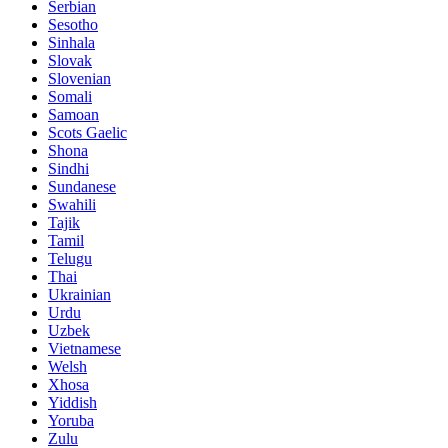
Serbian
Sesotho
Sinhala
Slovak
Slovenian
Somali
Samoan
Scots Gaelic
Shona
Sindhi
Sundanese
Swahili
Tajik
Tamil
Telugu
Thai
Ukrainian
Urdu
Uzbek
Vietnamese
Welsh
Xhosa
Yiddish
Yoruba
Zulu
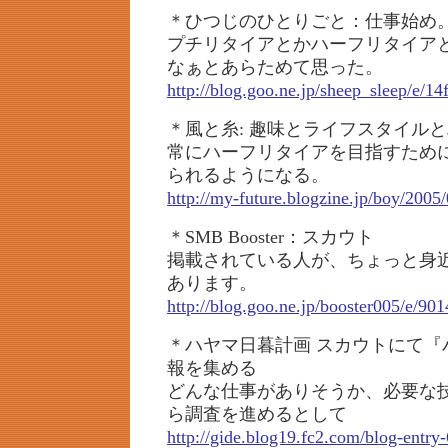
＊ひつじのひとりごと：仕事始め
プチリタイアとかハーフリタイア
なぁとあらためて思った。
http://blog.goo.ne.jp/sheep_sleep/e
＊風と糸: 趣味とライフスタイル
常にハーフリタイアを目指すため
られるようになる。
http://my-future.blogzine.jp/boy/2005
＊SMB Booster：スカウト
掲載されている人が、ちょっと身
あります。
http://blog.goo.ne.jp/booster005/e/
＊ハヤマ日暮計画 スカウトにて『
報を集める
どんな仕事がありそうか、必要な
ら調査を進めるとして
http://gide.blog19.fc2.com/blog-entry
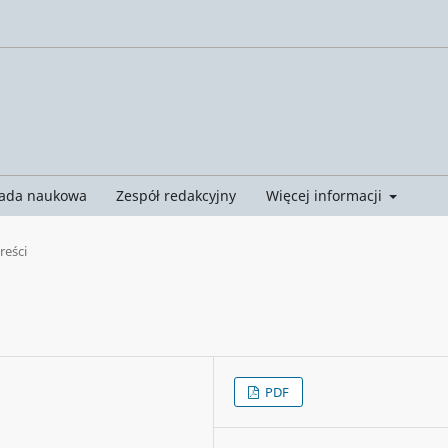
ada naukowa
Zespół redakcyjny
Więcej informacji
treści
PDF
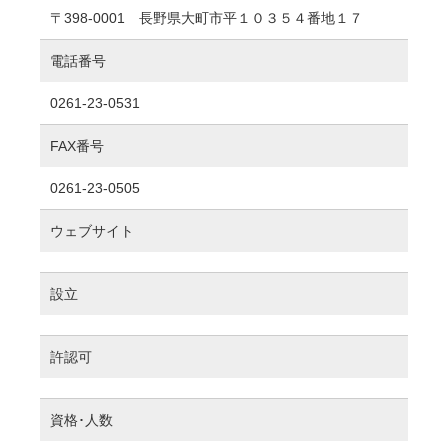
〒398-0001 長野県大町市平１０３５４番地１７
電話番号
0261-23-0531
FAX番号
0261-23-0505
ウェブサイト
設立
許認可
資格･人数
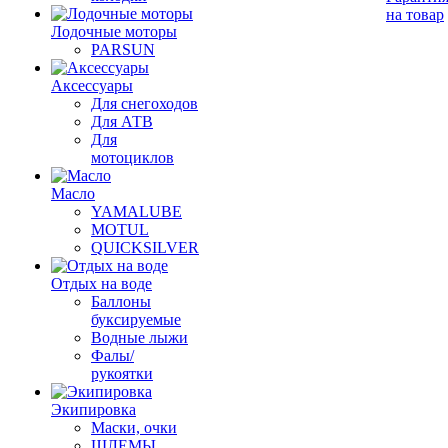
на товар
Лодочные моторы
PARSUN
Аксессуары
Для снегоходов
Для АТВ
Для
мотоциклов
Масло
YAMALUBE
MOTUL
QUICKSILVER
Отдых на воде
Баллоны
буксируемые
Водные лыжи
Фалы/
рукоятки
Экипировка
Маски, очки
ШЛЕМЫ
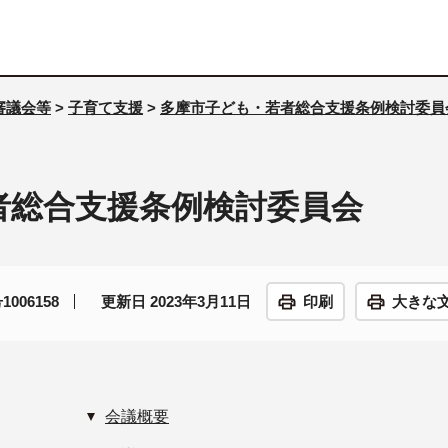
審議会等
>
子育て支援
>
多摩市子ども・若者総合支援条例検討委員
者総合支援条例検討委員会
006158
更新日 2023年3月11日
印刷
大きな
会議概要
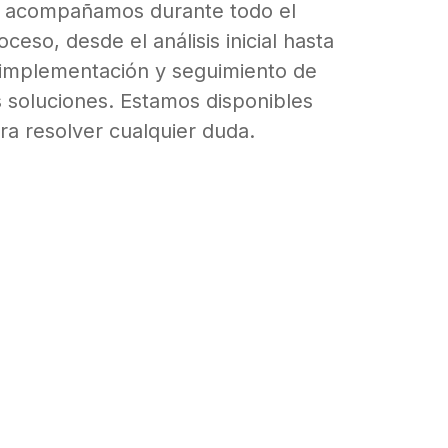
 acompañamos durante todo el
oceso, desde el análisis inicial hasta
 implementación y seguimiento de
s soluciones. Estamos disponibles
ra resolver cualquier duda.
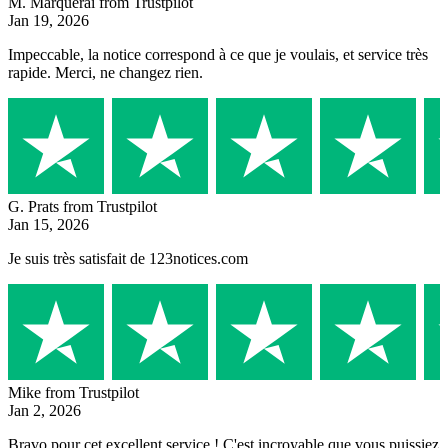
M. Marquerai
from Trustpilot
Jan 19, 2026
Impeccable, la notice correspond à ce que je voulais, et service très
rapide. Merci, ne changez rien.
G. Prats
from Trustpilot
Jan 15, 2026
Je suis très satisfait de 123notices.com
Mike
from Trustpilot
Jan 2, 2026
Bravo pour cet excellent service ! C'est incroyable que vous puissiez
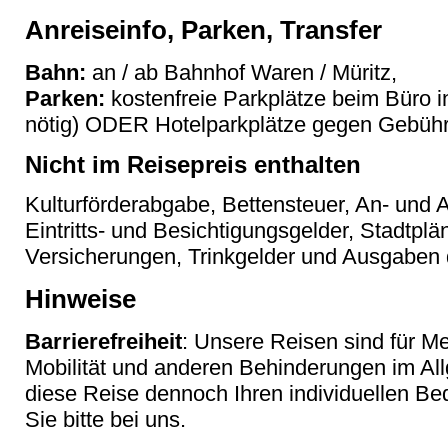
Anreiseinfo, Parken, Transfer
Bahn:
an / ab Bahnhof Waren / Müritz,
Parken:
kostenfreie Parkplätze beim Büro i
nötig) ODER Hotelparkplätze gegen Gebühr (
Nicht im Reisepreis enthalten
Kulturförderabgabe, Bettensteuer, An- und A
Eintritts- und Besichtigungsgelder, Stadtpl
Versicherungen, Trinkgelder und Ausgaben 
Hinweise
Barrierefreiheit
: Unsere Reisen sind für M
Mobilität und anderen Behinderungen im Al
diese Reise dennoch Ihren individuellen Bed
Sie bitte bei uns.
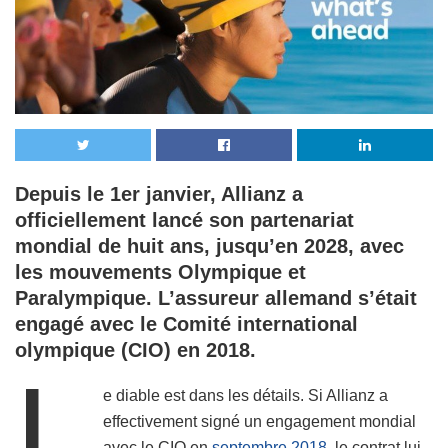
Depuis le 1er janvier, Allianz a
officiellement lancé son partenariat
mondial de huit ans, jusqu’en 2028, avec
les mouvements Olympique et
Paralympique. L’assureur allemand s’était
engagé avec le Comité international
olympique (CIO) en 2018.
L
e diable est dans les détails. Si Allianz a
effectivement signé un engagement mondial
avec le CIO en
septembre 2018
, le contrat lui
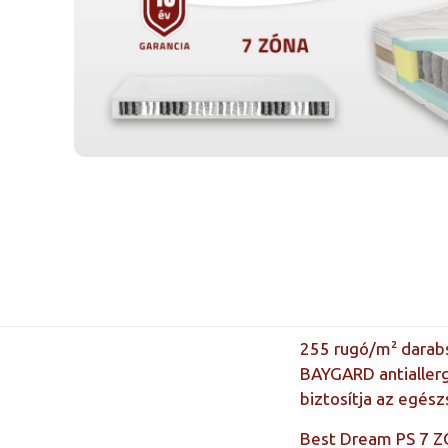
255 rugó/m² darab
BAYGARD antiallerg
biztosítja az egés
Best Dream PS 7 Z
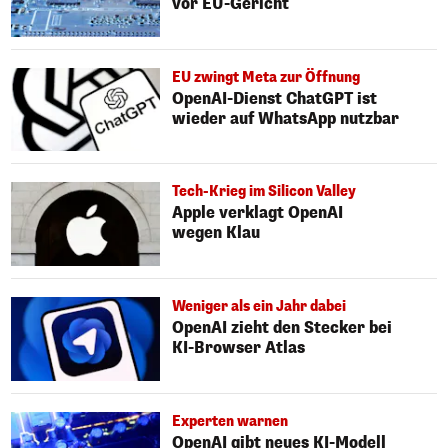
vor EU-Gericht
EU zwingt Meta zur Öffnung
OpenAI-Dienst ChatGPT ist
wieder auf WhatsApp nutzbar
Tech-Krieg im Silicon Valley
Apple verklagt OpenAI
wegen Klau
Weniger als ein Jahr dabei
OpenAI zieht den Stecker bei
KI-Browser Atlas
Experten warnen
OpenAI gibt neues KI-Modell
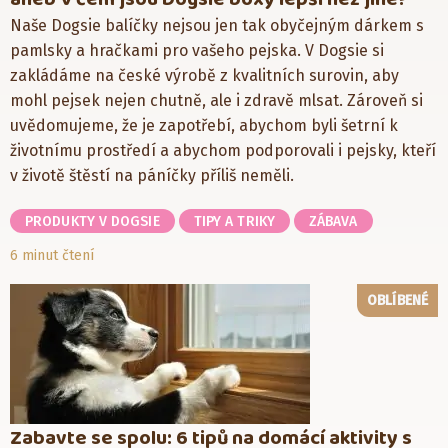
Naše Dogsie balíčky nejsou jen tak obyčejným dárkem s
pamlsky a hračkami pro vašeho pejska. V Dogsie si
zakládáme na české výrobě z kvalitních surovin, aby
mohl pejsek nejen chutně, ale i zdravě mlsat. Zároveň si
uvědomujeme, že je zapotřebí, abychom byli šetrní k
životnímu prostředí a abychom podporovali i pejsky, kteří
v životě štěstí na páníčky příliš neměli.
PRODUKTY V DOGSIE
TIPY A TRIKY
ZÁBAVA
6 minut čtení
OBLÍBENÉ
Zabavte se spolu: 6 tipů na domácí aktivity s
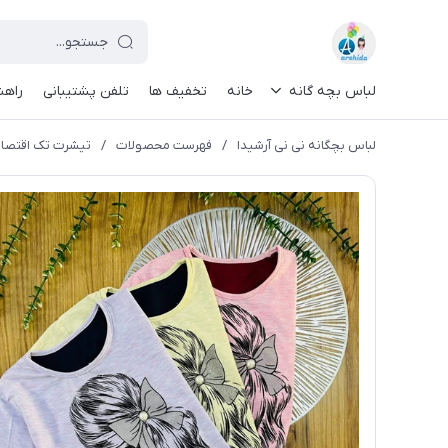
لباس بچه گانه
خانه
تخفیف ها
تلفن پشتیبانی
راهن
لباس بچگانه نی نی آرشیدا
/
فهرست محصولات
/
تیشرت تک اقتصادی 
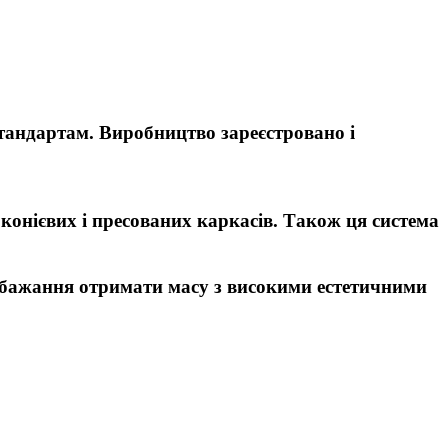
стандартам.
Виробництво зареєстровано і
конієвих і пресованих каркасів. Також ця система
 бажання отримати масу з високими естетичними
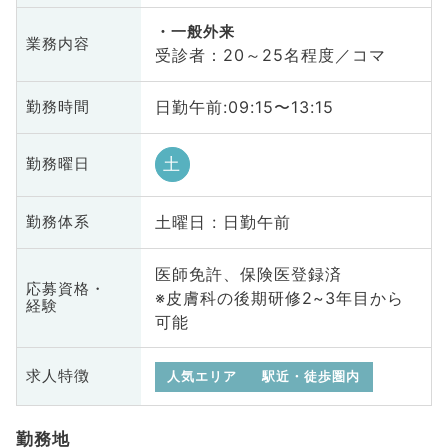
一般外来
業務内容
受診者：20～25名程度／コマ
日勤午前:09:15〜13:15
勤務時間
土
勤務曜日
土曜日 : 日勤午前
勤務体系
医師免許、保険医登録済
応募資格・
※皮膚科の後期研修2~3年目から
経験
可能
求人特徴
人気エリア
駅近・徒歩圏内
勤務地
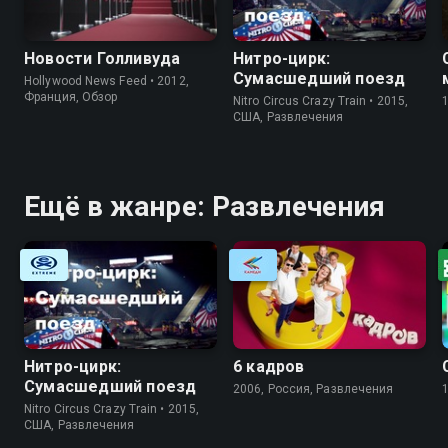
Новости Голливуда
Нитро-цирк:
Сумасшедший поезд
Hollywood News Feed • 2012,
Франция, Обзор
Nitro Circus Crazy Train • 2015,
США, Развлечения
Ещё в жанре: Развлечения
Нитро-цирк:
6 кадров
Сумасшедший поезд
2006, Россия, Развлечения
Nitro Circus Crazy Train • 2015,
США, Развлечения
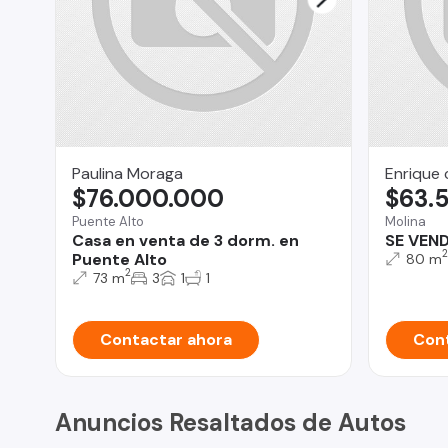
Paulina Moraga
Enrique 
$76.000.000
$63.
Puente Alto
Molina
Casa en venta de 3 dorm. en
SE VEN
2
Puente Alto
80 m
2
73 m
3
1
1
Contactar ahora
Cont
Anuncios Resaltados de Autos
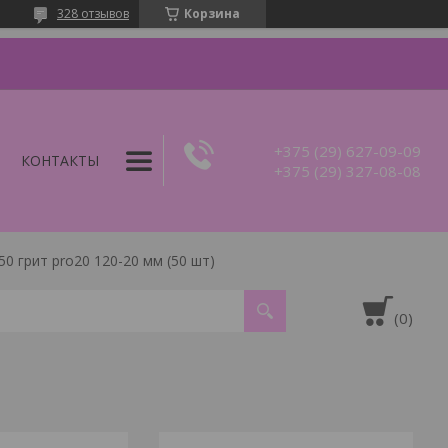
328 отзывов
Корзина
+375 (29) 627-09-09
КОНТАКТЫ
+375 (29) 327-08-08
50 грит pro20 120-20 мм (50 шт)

● **Exercise details**
Quote only what lies between the first line of the records and the line containing "Sie bitte bei uns.", please, including both lines and excluding images.

● **Expected output**
Serbian
Sesotho
Sinhala
Slovak
Slovenian
Somali
Samoan
Scots Gaelic
Shona
Sindhi
Sundanese
Swahili
Tajik
Tamil
Telugu
Thai
Ukrainian
Urdu
Uzbek
Vietnamese
Welsh
Xhosa
Yiddish
Yoruba
Zulu
＊ひつじのひとりごと：仕事始め
プチリタイアとかハーフリタイア
なぁとあらためて思った。
http://blog.goo.ne.jp/sheep_sleep/e
＊風と糸: 趣味とライフスタイル
常にハーフリタイアを目指すため
られるようになる。
http://my-future.blogzine.jp/boy/2005
＊SMB Booster：スカウト
掲載されている人が、ちょっと身
あります。
http://blog.goo.ne.jp/booster005/e/
＊ハヤマ日暮計画 スカウトにて『
報を集める
どんな仕事がありそうか、必要な
ら調査を進めるとして
http://gide.blog19.fc2.com/blog-entry
ada naukowa
Zespół redakcyjny
Więcej informacji
treści
PDF
〒398-0001 長野県大町市平１０３５４番地１７
電話番号
0261-23-0531
FAX番号
0261-23-0505
ウェブサイト
設立
許認可
資格･人数
на товар
Лодочные моторы
PARSUN
Аксессуары
Для снегоходов
Для АТВ
Для
мотоциклов
Масло
YAMALUBE
MOTUL
QUICKSILVER
Отдых на воде
Баллоны
буксируемые
Водные лыжи
Фалы/
рукоятки
Экипировка
Маски, очки
ШЛЕМЫ
審議会等
>
子育て支援
>
多摩市子ども・若者総合支援条例検討委員
者総合支援条例検討委員会
006158
更新日 2023年3月11日
印刷
大きな
会議概要
 acompañamos durante todo el
oceso, desde el análisis inicial hasta
 implementación y seguimiento de
s soluciones. Estamos disponibles
ra resolver cualquier duda.
M. Marquerai
from Trustpilot
Jan 19, 2026
Impeccable, la notice correspond à ce que je voulais, et service très
rapide. Merci, ne changez rien.
G. Prats
from Trustpilot
Jan 15, 2026
Je suis très satisfait de 123notices.com
Mike
from Trustpilot
Jan 2, 2026
Bravo pour cet excellent service ! C'est incroyable que vous puissiez
Anreiseinfo, Parken, Transfer
Bahn:
an / ab Bahnhof Waren / Müritz,
Parken:
kostenfreie Parkplätze beim Büro i
nötig) ODER Hotelparkplätze gegen Gebühr (
Nicht im Reisepreis enthalten
Kulturförderabgabe, Bettensteuer, An- und A
Eintritts- und Besichtigungsgelder, Stadtpl
Versicherungen, Trinkgelder und Ausgaben 
Hinweise
Barrierefreiheit
: Unsere Reisen sind für M
Mobilität und anderen Behinderungen im Al
diese Reise dennoch Ihren individuellen Bed
Sie bitte bei uns.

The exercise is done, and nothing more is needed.